- **Task details**
Give back exactly the lines from the one holding "Identify the click" to the last line of the entries, both included, and nothing more.

- **Data for review**

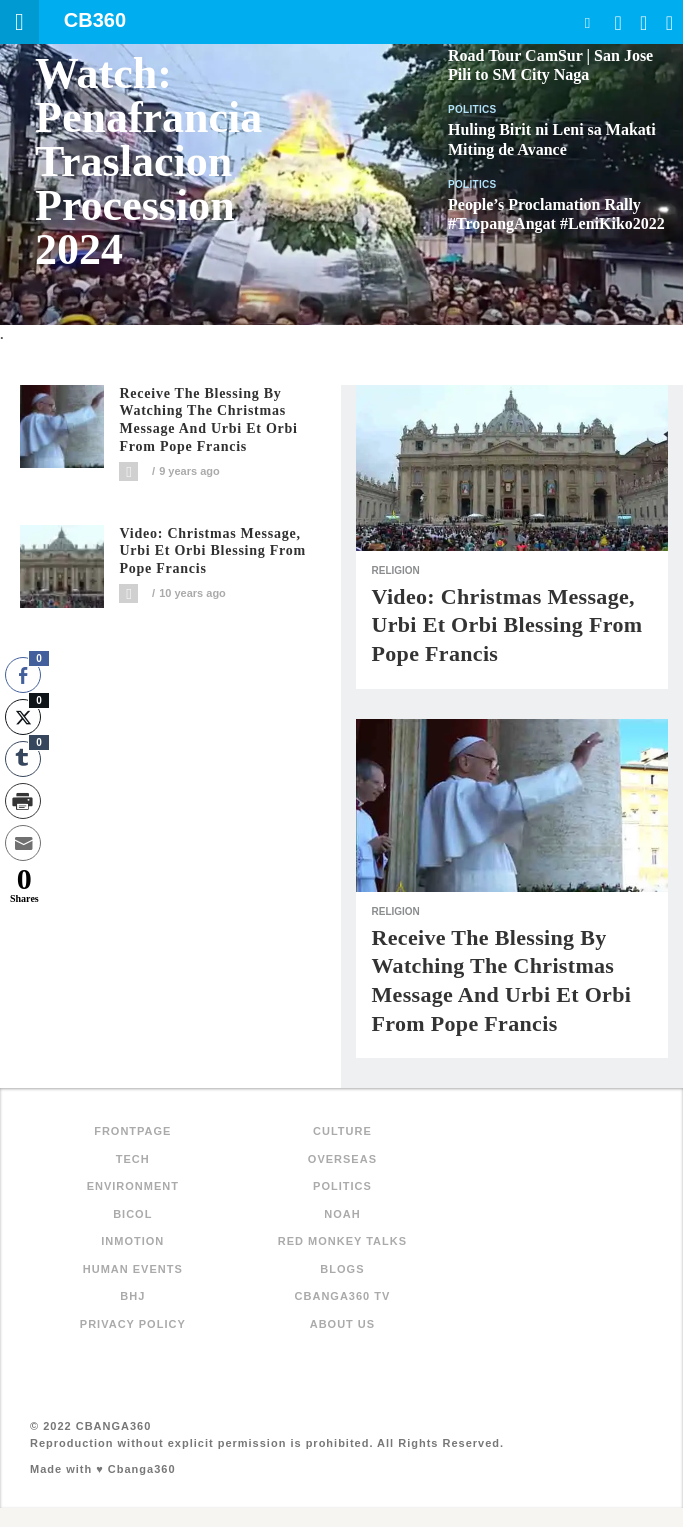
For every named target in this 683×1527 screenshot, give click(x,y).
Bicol (132, 1214)
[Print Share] (23, 801)
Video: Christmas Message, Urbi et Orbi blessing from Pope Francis (212, 551)
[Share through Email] (23, 843)
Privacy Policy (133, 1324)
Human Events (133, 1269)
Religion (395, 570)
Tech (133, 1159)
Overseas (342, 1159)
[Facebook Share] (23, 675)
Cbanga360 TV (343, 1296)
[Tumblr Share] (23, 759)
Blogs (342, 1269)
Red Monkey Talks (342, 1241)
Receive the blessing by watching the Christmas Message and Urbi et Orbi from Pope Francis (208, 420)
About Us (342, 1324)
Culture (342, 1131)
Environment (133, 1186)
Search (587, 22)
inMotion (132, 1241)
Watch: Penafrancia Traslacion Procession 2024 (148, 161)
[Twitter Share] (23, 717)
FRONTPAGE (132, 1131)
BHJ (132, 1296)
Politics (472, 109)
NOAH (342, 1214)
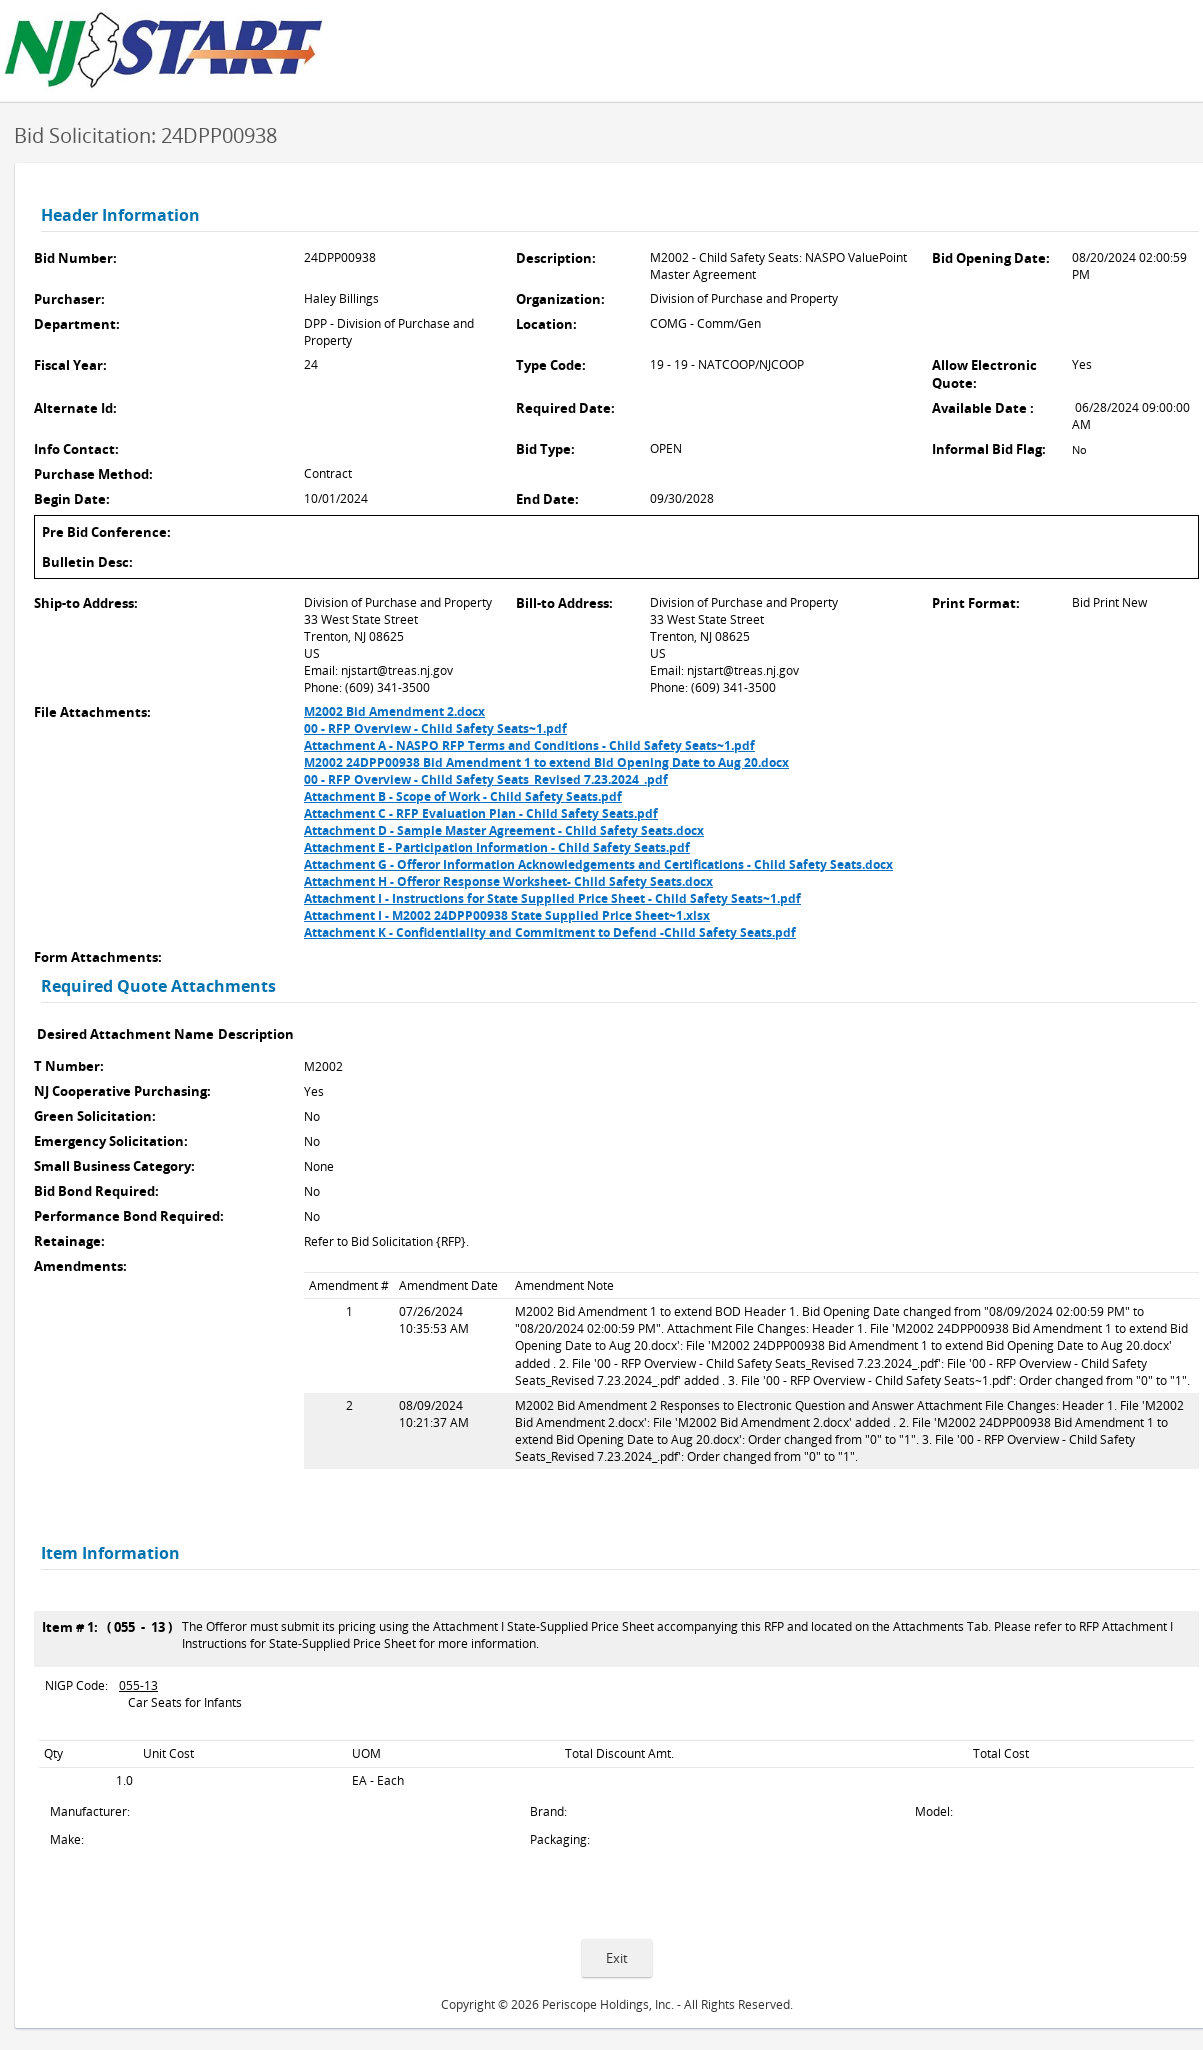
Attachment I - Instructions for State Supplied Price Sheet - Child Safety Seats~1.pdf (552, 898)
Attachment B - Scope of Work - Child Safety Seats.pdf (463, 796)
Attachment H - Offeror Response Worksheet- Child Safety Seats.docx (508, 881)
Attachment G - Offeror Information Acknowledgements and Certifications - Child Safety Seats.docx (598, 864)
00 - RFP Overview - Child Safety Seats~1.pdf (435, 728)
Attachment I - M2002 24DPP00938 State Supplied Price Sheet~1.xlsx (507, 915)
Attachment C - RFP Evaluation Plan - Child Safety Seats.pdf (481, 813)
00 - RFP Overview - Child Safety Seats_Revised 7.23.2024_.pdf (486, 779)
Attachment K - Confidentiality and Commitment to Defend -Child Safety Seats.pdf (550, 932)
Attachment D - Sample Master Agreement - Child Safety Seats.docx (504, 830)
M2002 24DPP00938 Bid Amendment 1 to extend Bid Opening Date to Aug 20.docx (546, 762)
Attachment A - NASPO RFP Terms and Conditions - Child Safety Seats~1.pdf (529, 745)
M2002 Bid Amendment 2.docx (394, 711)
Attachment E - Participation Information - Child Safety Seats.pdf (497, 847)
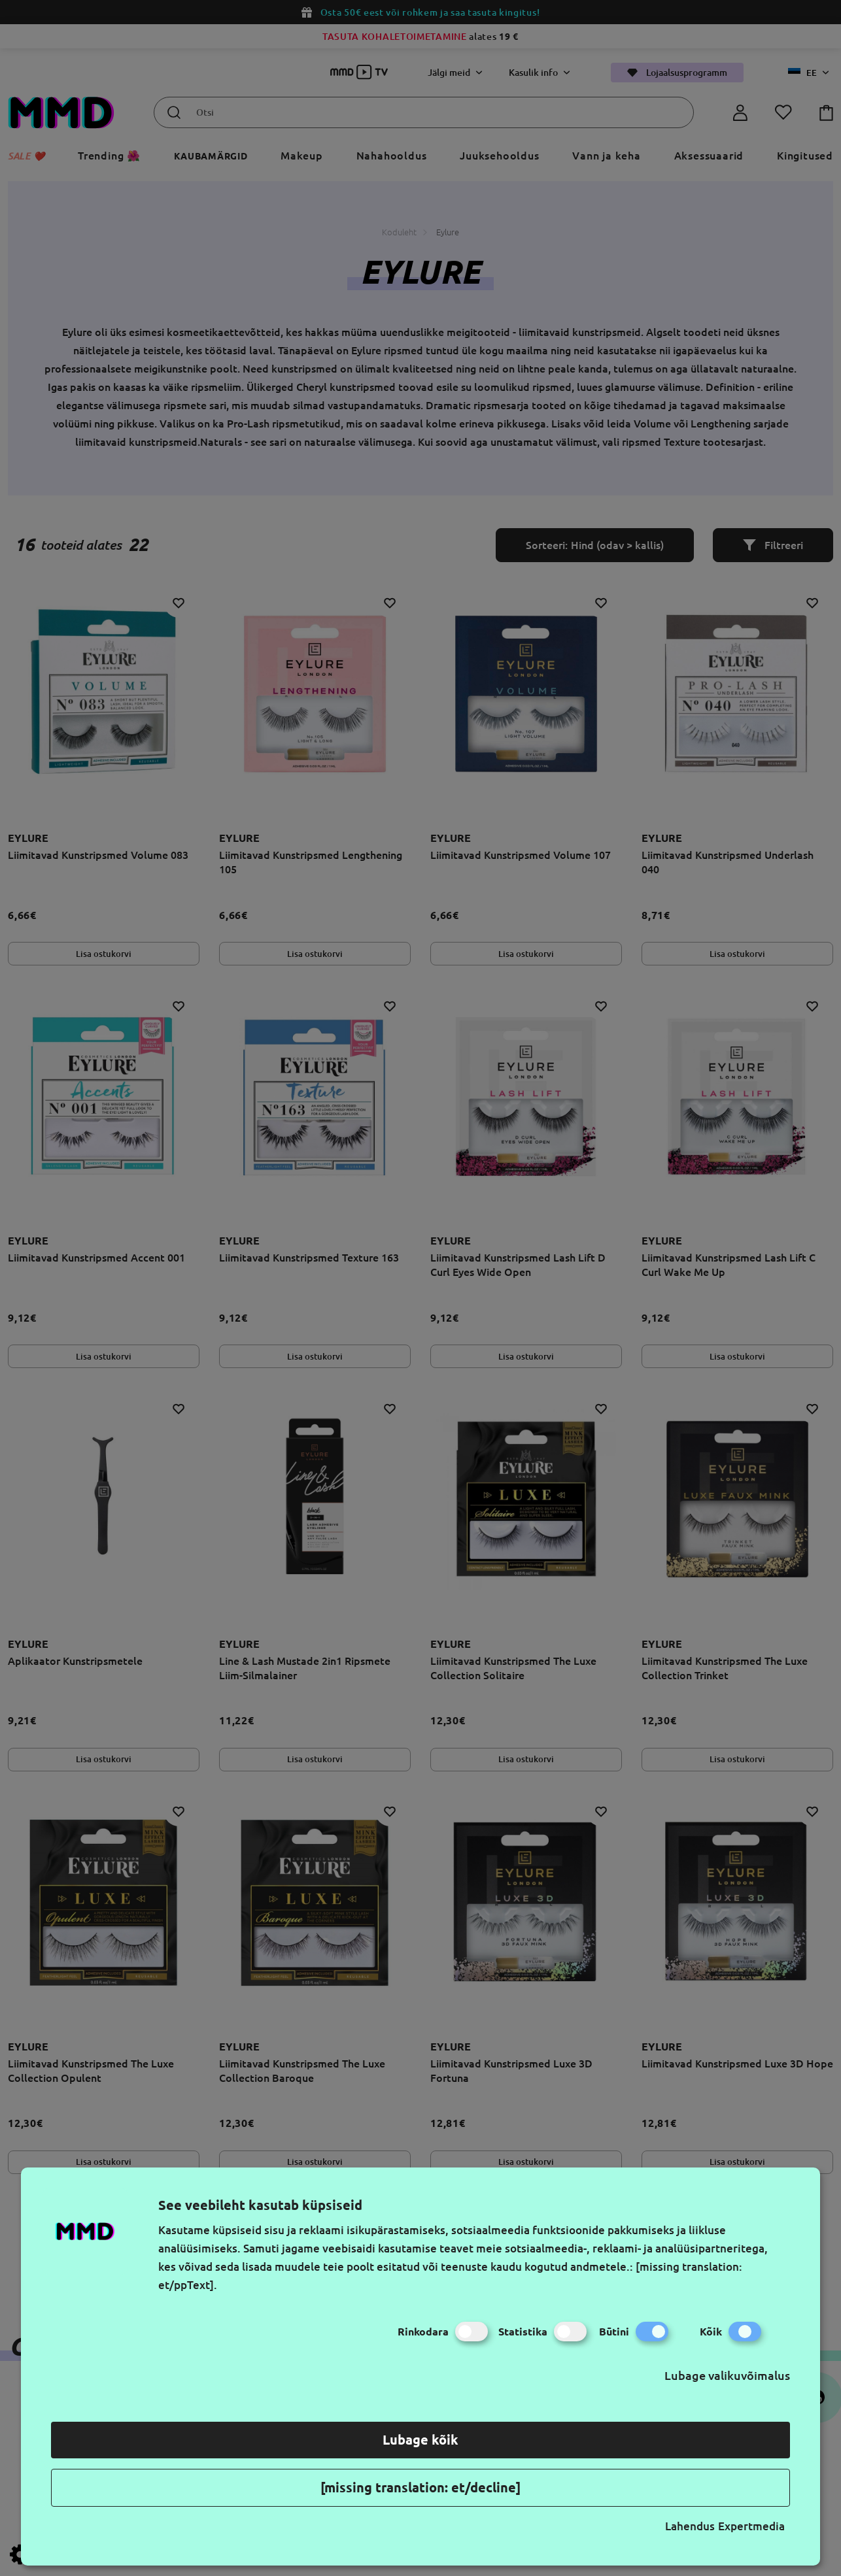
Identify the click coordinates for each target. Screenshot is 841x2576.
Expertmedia (751, 2526)
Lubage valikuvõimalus (727, 2375)
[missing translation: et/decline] (420, 2487)
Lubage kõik (420, 2439)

- **Answer section**
Identify the click coordinates for each target. Screenshot is 841x2576.
Expertmedia (751, 2526)
Lubage valikuvõimalus (727, 2375)
[missing translation: et/decline] (420, 2487)
Lubage kõik (420, 2439)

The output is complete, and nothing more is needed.